Attempts are now being made to use nitrogen fertilizers more sparingly and efficiently. For some years now, people have been developing new fertilizers that release nitrogen slowly and over a longer period of time, so that it does not accumulate as much in the soil. Another approach is precision crop management, which is already widespread in the USA. Here, technological methods are used to calculate fertilizer requirements for each square metre of land and the fertilizer is applied accordingly.
Plant-breeding objective: Improved take-up and utilisation of nitrogen
Plant researchers are working on ways of improving the take-up and utilisation of nitrogen by crop plants. One important approach is to optimize the plant’s metabolism in terms of nitrogen utilisation. Researchers at the University of Tokyo have introduced a maize gene into the genome of rice that makes the plants produce more biomass. This forces them to take up and utilise nitrogen more efficiently. These plants thrive even when there is not much nitrogen available.
US company Arcadia Biosciences, in which BASF holds a stake, has genetically modified oilseed rape and rice so that they produce more amino acids when nitrogen is scarce. In field trials in low-nitrogen soil, the modified plants took up more nitrogen and produced higher yields than the reference plants. The release experiments have been running for several years. The plan is to carry out similar genetic modifications on other crop plants, including wheat. Arcadia Biosciences works in international partnerships with private companies, foundations and government agricultural research institutes, including Australia’s national science agency CSIRO and the African Agricultural Technology Foundation.

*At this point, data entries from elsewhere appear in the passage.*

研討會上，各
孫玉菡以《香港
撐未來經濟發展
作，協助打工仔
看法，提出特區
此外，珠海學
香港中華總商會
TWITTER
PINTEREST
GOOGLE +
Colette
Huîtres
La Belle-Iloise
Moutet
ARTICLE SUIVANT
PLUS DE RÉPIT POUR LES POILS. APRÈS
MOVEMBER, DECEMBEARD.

In 2012, release trials will begin in Sweden with transgenic barley that is designed to need less nitrogen fertilizer. For a few years now, scientists have been focusing more on the fact that as well as taking up ammonium and nitrate ions, plants can take up amino acids from rotting organic material in the soil. The transgenic barley contains two new genes that help the plant take up amino acids more efficiently from the surrounding soil. Release trials are planned from 2012 to 2016.

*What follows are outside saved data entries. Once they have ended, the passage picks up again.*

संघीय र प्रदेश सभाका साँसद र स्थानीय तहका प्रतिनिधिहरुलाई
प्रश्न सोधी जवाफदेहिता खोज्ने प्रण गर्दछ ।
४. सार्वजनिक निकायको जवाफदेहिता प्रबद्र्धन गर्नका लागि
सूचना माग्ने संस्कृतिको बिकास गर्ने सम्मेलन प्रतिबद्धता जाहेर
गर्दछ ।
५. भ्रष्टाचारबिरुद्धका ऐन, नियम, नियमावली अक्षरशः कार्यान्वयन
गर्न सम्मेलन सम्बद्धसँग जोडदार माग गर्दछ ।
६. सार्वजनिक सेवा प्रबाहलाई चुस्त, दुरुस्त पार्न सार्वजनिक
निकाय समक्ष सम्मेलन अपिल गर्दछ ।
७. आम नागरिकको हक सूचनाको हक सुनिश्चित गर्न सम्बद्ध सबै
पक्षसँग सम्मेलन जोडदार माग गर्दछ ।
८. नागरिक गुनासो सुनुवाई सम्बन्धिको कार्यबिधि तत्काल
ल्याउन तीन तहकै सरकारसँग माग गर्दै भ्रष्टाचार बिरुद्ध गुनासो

At the same time, researchers are trying to obtain other crop plants apart from legumes that can enter into a symbiosis with nitrogen-fixing bacteria. For a long time, they have been investigating which plant metabolic processes are involved in the symbiosis between legumes and rhizobia. They now know that they are largely similar to the metabolic processes involved in the formation of mycorrhiza, a symbiotic association with fungi, which most land plants are capable of forming. Researchers from the John Innes Centre in Norwich in the UK are taking these metabolic pathways, which exist in most plants, as a starting point and attempting to modify them so as to enable even non-leguminous plants like cereals to form a symbiosis with rhizobia.
Researchers at the University of Bremen have observed a similar symbiosis to the one that forms between legumes and rhizobia between a Pakistani grass that is closely related to rice and nitrogen-fixing bacteria of the genus Azoarcus. They are still investigating how this symbiosis occurs. Once scientists have discovered which genes in the grass plants are involved in developing the symbiosis, they can try to cross the relevant genome segments into rice.